Spring is not here yet so let’s warm up with some hot toddies! They could not be easier to make. For this classic cocktail, you’ll just need hot water, whiskey, honey, and lemon. Unlike your typical mulled wine, wassail, or warm cider, hot toddies are light and hydrating rather than overwhelmingly sweet. Recipe from the Cookie and Kate.

  • 3/4 cup water
  • 1 1/2 oz whiskey
  • 2 - 3 tsp honey, to taste
  • 2 - 3 tsp lemon juice, to taste
  • 1 lemon round
  • 1 cinnamon stick (optional, for garnish)
  • In a teapot or saucepan, bring the water to a simmer. Pour the hot water into a mug.
  • Add the whiskey, 2 teaspoons honey, and 2 teaspoon lemon juice. Stir until the honey has disappeared into the hot water. Taste, and add 1 teaspoon honey for more sweetness, and/or 1 teaspoon more lemon juice for more zing.
  • Garnish with a lemon round and cinnamon stick.

Flourless Chocolate Cake

This easy flourless chocolate cake with a silky chocolate ganache glaze is rich, decadent, and the perfect dessert for any celebration.

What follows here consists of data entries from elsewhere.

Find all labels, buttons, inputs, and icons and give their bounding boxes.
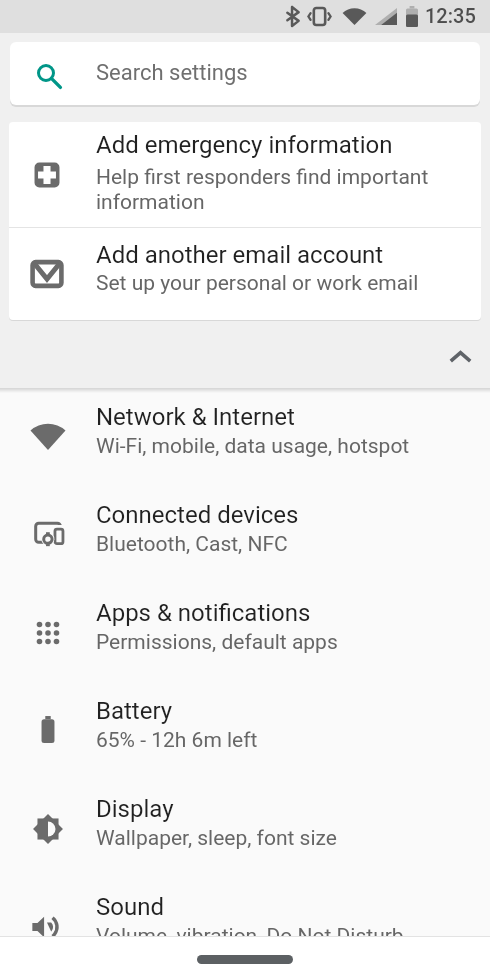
staticText: 12:35 xyxy=(425,4,476,27)
staticText: Add another email account xyxy=(96,241,384,269)
button[interactable]: Add another email account xyxy=(9,228,481,320)
staticText: Volume, vibration, Do Not Disturb xyxy=(96,924,404,949)
staticText: Search settings xyxy=(96,60,248,86)
button[interactable]: Display xyxy=(0,780,490,878)
button[interactable]: Connected devices xyxy=(0,486,490,584)
staticText: Sound xyxy=(96,893,164,921)
staticText: Battery xyxy=(96,697,173,725)
staticText: Network & Internet xyxy=(96,403,295,431)
button[interactable] xyxy=(197,955,293,964)
staticText: 65% - 12h 6m left xyxy=(96,728,258,753)
staticText: Display xyxy=(96,795,174,823)
staticText: Bluetooth, Cast, NFC xyxy=(96,532,288,557)
button[interactable] xyxy=(434,330,486,382)
staticText: Help first responders find important inf… xyxy=(96,165,429,215)
staticText: Apps & notifications xyxy=(96,599,311,627)
staticText: Wallpaper, sleep, font size xyxy=(96,826,337,851)
staticText: Connected devices xyxy=(96,501,299,529)
button[interactable]: Search settings xyxy=(10,42,480,105)
button[interactable]: Apps & notifications xyxy=(0,584,490,682)
button[interactable]: Network & Internet xyxy=(0,388,490,486)
button[interactable]: Battery xyxy=(0,682,490,780)
staticText: Set up your personal or work email xyxy=(96,271,419,296)
button[interactable]: Sound xyxy=(0,878,490,976)
staticText: Wi-Fi, mobile, data usage, hotspot xyxy=(96,434,410,459)
button[interactable]: Add emergency information xyxy=(9,122,481,227)
staticText: Permissions, default apps xyxy=(96,630,338,655)
staticText: Add emergency information xyxy=(96,131,393,159)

The cake is gluten-free and delicious. Total time to make this cake is 1 hour 40 minutes. Recipe from Two Peas & Their Pod.


For the Cake

  • 1 cup semi-sweet chocolate chips or chopped chocolate
  • 1/2 cup unsalted butter
  • 3/4 cup granulated sugar
  • 1/4 tsp salt
  • 1 tsp vanilla extract
  • 3 large eggs, slightly beaten
  • 1/2 cup Dutch process cocoa powder

For the Chocolate Ganache

  • 1 cup semi-sweet chocolate chips or chopped chocolate
  • 1/2 cup heavy cream
  • Preheat oven to 375F. Grease an 8-inch round cake pan with non-stick cooking spray. Cut a piece of parchment to fit the bottom of the pan. Place it in the bottom of the pan and spray it with non-stick cooking spray. Set aside.
  • To make the cake, put the chocolate and butter in a large microwave-safe bowl, and heat until the butter is melted and the chips are soft, about one minute. Stir until the chocolate is melted and the mixture is smooth. If you need to reheat, do for 10 seconds at a time and stir.
  • Add the sugar, salt, and vanilla extract and stir to combine.
  • Add the eggs and stir until smooth. Add the cocoa powder and stir until just combined. Don’t overmix.
  • Pour the batter into the prepared pan and bake the cake for 25 minutes or until the cake has a thin crust on the top and the centre registers 200F on an instant-read thermometer.
  • Let the cake cool on a wire cooling rack for 10 minutes. Loosen the edges of the pan with a butter knife and carefully turn it upside down onto a cake plate or serving plate. The bottom of the cake will now be the top of the cake. Let the cake cool completely.
  • While the cake is cooling, make the chocolate ganache. Combine the chocolate and cream in a medium microwave-safe bowl, and heat until the cream is very hot so it will melt the chocolate. We always start with 30 seconds and check it. It might take longer; it just depends on your microwave. Remove from the microwave, and stir until the chocolate melts and the mixture is smooth.
  • Spread the chocolate ganache glaze evenly over the cooled cake. Let the glaze set up for a few hours before cutting and serving the cake. We always put it in the refrigerator to speed up the process.
  • Cut the cake into slices and serve with powdered sugar and raspberries, if desired. This cake is also great with whipped cream or ice cream.

Neighbourhood Gems

As the lockdown continues in the city, we know you’re missing your favourite restaurants more and more. Us too. We can’t WAIT to be able to dine out with our friends again, but, in the meantime, we’re still trying to support all of our local favourites…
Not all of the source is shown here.